▶ Work instructions
Exact copy without images: repeat every entry as written.

[Collected data entries]

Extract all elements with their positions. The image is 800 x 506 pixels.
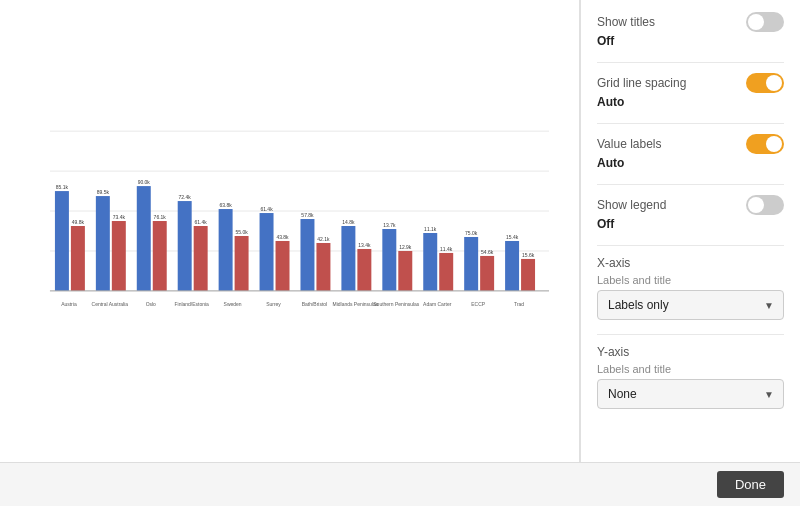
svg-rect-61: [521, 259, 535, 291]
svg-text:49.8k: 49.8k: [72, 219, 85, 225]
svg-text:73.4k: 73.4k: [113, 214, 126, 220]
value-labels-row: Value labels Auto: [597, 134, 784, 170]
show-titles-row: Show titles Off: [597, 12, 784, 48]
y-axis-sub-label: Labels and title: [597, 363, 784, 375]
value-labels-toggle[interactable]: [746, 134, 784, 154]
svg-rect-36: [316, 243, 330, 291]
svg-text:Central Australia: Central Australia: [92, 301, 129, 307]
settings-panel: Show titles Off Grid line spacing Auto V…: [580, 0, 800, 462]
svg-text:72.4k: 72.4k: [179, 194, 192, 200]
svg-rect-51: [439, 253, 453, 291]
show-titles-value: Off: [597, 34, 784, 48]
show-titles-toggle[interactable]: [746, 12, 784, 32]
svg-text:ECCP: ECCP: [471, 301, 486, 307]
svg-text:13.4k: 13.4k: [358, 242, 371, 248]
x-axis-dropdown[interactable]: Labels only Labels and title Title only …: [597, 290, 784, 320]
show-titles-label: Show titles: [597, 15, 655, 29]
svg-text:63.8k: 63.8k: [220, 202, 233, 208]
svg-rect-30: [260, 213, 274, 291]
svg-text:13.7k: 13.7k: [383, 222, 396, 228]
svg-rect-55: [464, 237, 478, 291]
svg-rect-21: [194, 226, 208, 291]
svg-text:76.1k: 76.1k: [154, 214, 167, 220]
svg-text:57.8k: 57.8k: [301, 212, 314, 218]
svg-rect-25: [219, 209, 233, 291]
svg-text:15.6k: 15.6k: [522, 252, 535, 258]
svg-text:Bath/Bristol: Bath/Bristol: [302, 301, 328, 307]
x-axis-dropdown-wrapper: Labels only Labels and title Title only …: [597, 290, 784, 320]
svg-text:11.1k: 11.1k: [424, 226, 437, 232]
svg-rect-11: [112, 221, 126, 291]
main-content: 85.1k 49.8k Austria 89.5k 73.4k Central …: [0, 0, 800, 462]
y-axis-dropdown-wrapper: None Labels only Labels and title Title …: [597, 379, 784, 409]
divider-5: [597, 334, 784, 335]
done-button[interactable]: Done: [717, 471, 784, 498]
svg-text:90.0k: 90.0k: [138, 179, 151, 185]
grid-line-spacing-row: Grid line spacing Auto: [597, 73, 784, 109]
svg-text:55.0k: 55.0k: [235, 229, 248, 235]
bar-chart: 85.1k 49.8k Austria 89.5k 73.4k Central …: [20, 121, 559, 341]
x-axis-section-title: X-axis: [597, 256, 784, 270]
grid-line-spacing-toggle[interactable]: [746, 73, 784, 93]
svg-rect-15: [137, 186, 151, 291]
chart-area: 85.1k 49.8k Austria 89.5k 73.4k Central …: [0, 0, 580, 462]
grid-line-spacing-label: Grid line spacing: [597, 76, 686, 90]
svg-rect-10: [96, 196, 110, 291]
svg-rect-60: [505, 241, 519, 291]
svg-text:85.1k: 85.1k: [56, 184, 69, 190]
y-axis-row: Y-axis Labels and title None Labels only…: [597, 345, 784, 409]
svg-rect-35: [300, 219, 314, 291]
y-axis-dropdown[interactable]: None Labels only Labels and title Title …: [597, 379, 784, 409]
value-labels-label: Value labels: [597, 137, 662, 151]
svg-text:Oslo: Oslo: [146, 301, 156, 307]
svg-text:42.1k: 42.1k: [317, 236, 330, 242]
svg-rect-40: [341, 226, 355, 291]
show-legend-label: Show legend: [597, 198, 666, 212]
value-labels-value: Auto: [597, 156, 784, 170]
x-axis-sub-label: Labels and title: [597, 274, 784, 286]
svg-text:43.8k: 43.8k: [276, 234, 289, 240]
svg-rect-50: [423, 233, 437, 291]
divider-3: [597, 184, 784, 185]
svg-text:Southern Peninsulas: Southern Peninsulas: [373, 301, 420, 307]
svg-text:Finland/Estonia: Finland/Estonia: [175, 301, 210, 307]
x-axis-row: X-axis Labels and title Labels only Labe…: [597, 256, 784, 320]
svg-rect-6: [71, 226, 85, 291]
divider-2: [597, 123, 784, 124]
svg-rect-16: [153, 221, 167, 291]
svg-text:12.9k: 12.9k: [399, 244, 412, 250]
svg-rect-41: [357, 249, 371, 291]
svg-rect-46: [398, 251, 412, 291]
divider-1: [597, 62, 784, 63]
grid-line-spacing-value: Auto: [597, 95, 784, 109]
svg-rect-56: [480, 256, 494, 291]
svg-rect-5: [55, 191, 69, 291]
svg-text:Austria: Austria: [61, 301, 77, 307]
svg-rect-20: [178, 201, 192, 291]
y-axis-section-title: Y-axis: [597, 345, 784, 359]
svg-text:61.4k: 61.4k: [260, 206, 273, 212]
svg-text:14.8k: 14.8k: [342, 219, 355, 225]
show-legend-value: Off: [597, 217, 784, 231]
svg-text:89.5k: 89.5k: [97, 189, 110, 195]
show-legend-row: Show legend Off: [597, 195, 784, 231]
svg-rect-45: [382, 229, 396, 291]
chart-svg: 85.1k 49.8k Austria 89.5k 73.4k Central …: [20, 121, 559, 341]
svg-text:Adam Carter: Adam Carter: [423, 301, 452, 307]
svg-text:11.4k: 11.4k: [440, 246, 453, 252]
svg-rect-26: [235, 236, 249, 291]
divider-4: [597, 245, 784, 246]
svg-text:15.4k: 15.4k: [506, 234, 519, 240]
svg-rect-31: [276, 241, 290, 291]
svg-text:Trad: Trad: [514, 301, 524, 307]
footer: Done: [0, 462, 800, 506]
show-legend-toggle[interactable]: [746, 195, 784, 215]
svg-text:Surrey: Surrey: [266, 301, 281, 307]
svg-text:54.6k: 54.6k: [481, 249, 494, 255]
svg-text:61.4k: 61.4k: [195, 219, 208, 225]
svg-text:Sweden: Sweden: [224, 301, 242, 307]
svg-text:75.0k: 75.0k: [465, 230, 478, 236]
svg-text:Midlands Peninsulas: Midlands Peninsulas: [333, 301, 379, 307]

▶ Worked solution
Extract all elements with their positions. The image is 800 x 506 pixels.
svg-rect-61: [521, 259, 535, 291]
svg-text:49.8k: 49.8k: [72, 219, 85, 225]
svg-text:73.4k: 73.4k: [113, 214, 126, 220]
value-labels-row: Value labels Auto: [597, 134, 784, 170]
show-titles-row: Show titles Off: [597, 12, 784, 48]
y-axis-sub-label: Labels and title: [597, 363, 784, 375]
value-labels-toggle[interactable]: [746, 134, 784, 154]
svg-rect-36: [316, 243, 330, 291]
svg-text:Central Australia: Central Australia: [92, 301, 129, 307]
settings-panel: Show titles Off Grid line spacing Auto V…: [580, 0, 800, 462]
svg-text:72.4k: 72.4k: [179, 194, 192, 200]
svg-rect-51: [439, 253, 453, 291]
show-titles-value: Off: [597, 34, 784, 48]
show-titles-toggle[interactable]: [746, 12, 784, 32]
svg-text:ECCP: ECCP: [471, 301, 486, 307]
svg-text:13.4k: 13.4k: [358, 242, 371, 248]
x-axis-dropdown[interactable]: Labels only Labels and title Title only …: [597, 290, 784, 320]
show-titles-label: Show titles: [597, 15, 655, 29]
svg-text:63.8k: 63.8k: [220, 202, 233, 208]
svg-rect-30: [260, 213, 274, 291]
svg-text:13.7k: 13.7k: [383, 222, 396, 228]
svg-rect-55: [464, 237, 478, 291]
svg-rect-21: [194, 226, 208, 291]
svg-text:76.1k: 76.1k: [154, 214, 167, 220]
svg-text:57.8k: 57.8k: [301, 212, 314, 218]
svg-rect-25: [219, 209, 233, 291]
svg-text:15.6k: 15.6k: [522, 252, 535, 258]
svg-text:Bath/Bristol: Bath/Bristol: [302, 301, 328, 307]
x-axis-dropdown-wrapper: Labels only Labels and title Title only …: [597, 290, 784, 320]
svg-text:11.1k: 11.1k: [424, 226, 437, 232]
svg-rect-11: [112, 221, 126, 291]
main-content: 85.1k 49.8k Austria 89.5k 73.4k Central …: [0, 0, 800, 462]
y-axis-dropdown-wrapper: None Labels only Labels and title Title …: [597, 379, 784, 409]
divider-5: [597, 334, 784, 335]
done-button[interactable]: Done: [717, 471, 784, 498]
svg-text:90.0k: 90.0k: [138, 179, 151, 185]
grid-line-spacing-row: Grid line spacing Auto: [597, 73, 784, 109]
svg-text:55.0k: 55.0k: [235, 229, 248, 235]
bar-chart: 85.1k 49.8k Austria 89.5k 73.4k Central …: [20, 121, 559, 341]
x-axis-section-title: X-axis: [597, 256, 784, 270]
grid-line-spacing-toggle[interactable]: [746, 73, 784, 93]
svg-rect-15: [137, 186, 151, 291]
chart-area: 85.1k 49.8k Austria 89.5k 73.4k Central …: [0, 0, 580, 462]
grid-line-spacing-label: Grid line spacing: [597, 76, 686, 90]
svg-rect-10: [96, 196, 110, 291]
svg-rect-60: [505, 241, 519, 291]
svg-text:85.1k: 85.1k: [56, 184, 69, 190]
y-axis-row: Y-axis Labels and title None Labels only…: [597, 345, 784, 409]
svg-rect-35: [300, 219, 314, 291]
y-axis-dropdown[interactable]: None Labels only Labels and title Title …: [597, 379, 784, 409]
value-labels-label: Value labels: [597, 137, 662, 151]
svg-text:Oslo: Oslo: [146, 301, 156, 307]
svg-text:42.1k: 42.1k: [317, 236, 330, 242]
svg-rect-40: [341, 226, 355, 291]
show-legend-label: Show legend: [597, 198, 666, 212]
value-labels-value: Auto: [597, 156, 784, 170]
x-axis-sub-label: Labels and title: [597, 274, 784, 286]
svg-text:43.8k: 43.8k: [276, 234, 289, 240]
svg-rect-50: [423, 233, 437, 291]
divider-3: [597, 184, 784, 185]
svg-text:Southern Peninsulas: Southern Peninsulas: [373, 301, 420, 307]
svg-text:Finland/Estonia: Finland/Estonia: [175, 301, 210, 307]
x-axis-row: X-axis Labels and title Labels only Labe…: [597, 256, 784, 320]
svg-rect-6: [71, 226, 85, 291]
divider-2: [597, 123, 784, 124]
svg-rect-16: [153, 221, 167, 291]
svg-text:12.9k: 12.9k: [399, 244, 412, 250]
svg-rect-41: [357, 249, 371, 291]
svg-rect-46: [398, 251, 412, 291]
divider-1: [597, 62, 784, 63]
grid-line-spacing-value: Auto: [597, 95, 784, 109]
svg-rect-56: [480, 256, 494, 291]
svg-rect-5: [55, 191, 69, 291]
svg-text:Austria: Austria: [61, 301, 77, 307]
svg-rect-20: [178, 201, 192, 291]
y-axis-section-title: Y-axis: [597, 345, 784, 359]
svg-text:61.4k: 61.4k: [260, 206, 273, 212]
svg-text:14.8k: 14.8k: [342, 219, 355, 225]
show-legend-value: Off: [597, 217, 784, 231]
svg-text:89.5k: 89.5k: [97, 189, 110, 195]
show-legend-row: Show legend Off: [597, 195, 784, 231]
svg-rect-45: [382, 229, 396, 291]
chart-svg: 85.1k 49.8k Austria 89.5k 73.4k Central …: [20, 121, 559, 341]
svg-text:Adam Carter: Adam Carter: [423, 301, 452, 307]
svg-text:11.4k: 11.4k: [440, 246, 453, 252]
svg-rect-26: [235, 236, 249, 291]
divider-4: [597, 245, 784, 246]
svg-text:15.4k: 15.4k: [506, 234, 519, 240]
svg-rect-31: [276, 241, 290, 291]
svg-text:Trad: Trad: [514, 301, 524, 307]
footer: Done: [0, 462, 800, 506]
show-legend-toggle[interactable]: [746, 195, 784, 215]
svg-text:Surrey: Surrey: [266, 301, 281, 307]
svg-text:54.6k: 54.6k: [481, 249, 494, 255]
svg-text:61.4k: 61.4k: [195, 219, 208, 225]
svg-text:Sweden: Sweden: [224, 301, 242, 307]
svg-text:75.0k: 75.0k: [465, 230, 478, 236]
svg-text:Midlands Peninsulas: Midlands Peninsulas: [333, 301, 379, 307]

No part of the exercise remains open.